Kuala Lumpur (AFP) –


A scandal-plagued Malaysian party looked set Thursday to regain the country's leadership that it lost at landmark elections three years ago, after the last prime minister resigned this week.

Muhyiddin Yassin quit Monday after a turbulent 17 months in office when allies withdrew support, and amid mounting anger at his government's handling of a worsening coronavirus outbreak.

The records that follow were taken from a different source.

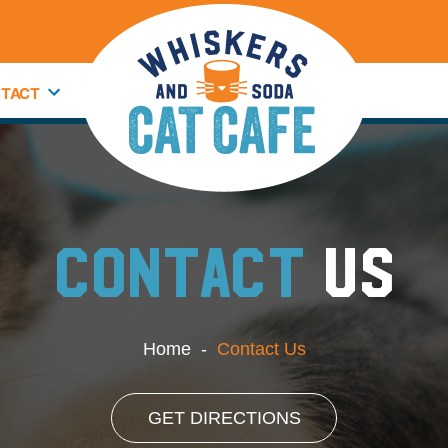
TACT
CONTACT
US
Home
-
Contact Us
GET DIRECTIONS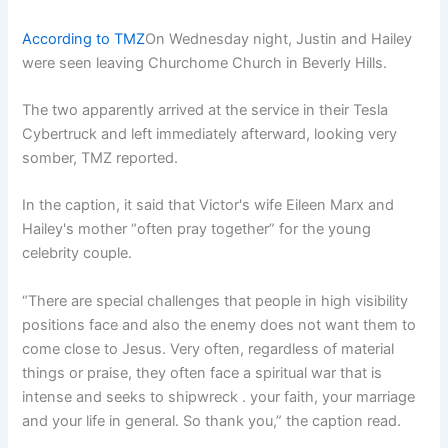
According to TMZ
On Wednesday night, Justin and Hailey
were seen leaving Churchome Church in Beverly Hills.
The two apparently arrived at the service in their Tesla
Cybertruck and left immediately afterward, looking very
somber, TMZ reported.
In the caption, it said that Victor's wife Eileen Marx and
Hailey's mother “often pray together” for the young
celebrity couple.
“There are special challenges that people in high visibility
positions face and also the enemy does not want them to
come close to Jesus. Very often, regardless of material
things or praise, they often face a spiritual war that is
intense and seeks to shipwreck . your faith, your marriage
and your life in general. So thank you,” the caption read.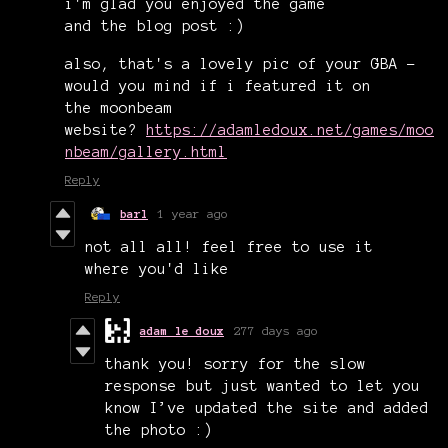
i'm glad you enjoyed the game
and the blog post :)
also, that's a lovely pic of your GBA -
would you mind if i featured it on
the moonbeam
website?
https://adamledoux.net/games/moo
nbeam/gallery.html
Reply
barl
1 year ago
not all all! feel free to use it
where you'd like
Reply
adam le doux
277 days ago
thank you! sorry for the slow
response but just wanted to let you
know I’ve updated the site and added
the photo :)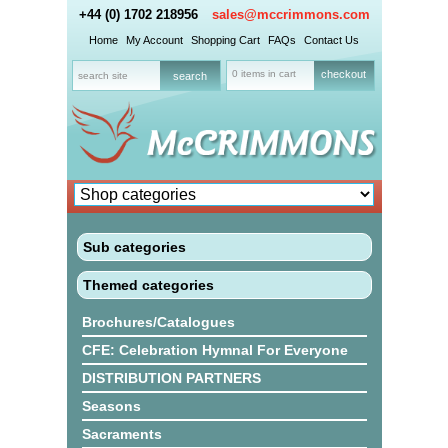
+44 (0) 1702 218956
sales@mccrimmons.com
Home
My Account
Shopping Cart
FAQs
Contact Us
0 items in cart
checkout
Sub categories
Themed categories
Brochures/Catalogues
CFE: Celebration Hymnal For Everyone
DISTRIBUTION PARTNERS
Seasons
Sacraments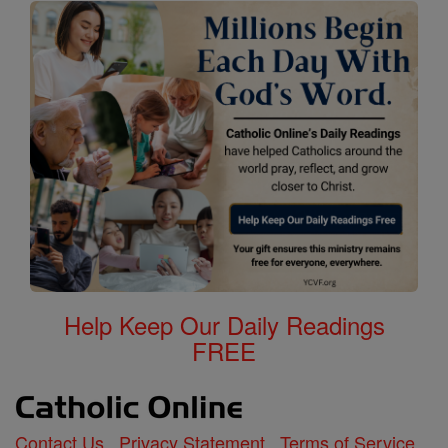
Help Keep Our Daily Readings
FREE
Contact Us
Privacy Statement
Terms of Service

With an election ruled out due to the pandemic, the king will pick the country's next leader based on who commands majority support in parliament.

Ismail Sabri Yaakob, who was deputy premier in Muhyiddin's coalition, has received the backing of 114 out of 220 lawmakers, the Star newspaper reported.

The 61-year-old's supporters were called to the national palace Thursday to confirm their pick, one of his backers, MP Ahmad Maslan, said on Twitter.

If confirmed, it means the United Malays National Organisation (UMNO), the lynchpin of a coalition that ruled Malaysia for six decades until losing power in 2018, will reclaim the premiership.

The party was already part of the last government, although Muhyiddin is from a different group.

"People who voted for change in 2018 will not be looking favourably to his appointment, and it will be an unelected appointment," said Bridget Welsh, a Malaysia expert from the University of Nottingham.

"So you will see polarisation continue."

An official announcement is expected Friday after a meeting of the country's royals.

UMNO was booted out of power after facing a storm of corruption cases, notably the 1MDB scandal.

Billions of dollars were looted from sovereign wealth fund 1MDB in a fraud involving ex-leader Najib Razak, and spent on everything from a super-yacht to pricey artwork.

Najib has been convicted and sentenced to 12 years in jail, although he remains free pending an appeal.

Analysts have warned that UMNO regaining the premiership could have implications for Najib's case, and for several other MPs facing corruption charges.

Meanwhile, the other main contender for the premiership, long-time opposition leader Anwar Ibrahim, looks set to lose out.

Following the 2018 polls, a reformist alliance headed by Mahathir Mohamad took power.

But that government collapsed last year amid infighting, paving the way for Muhyiddin to take power without a vote.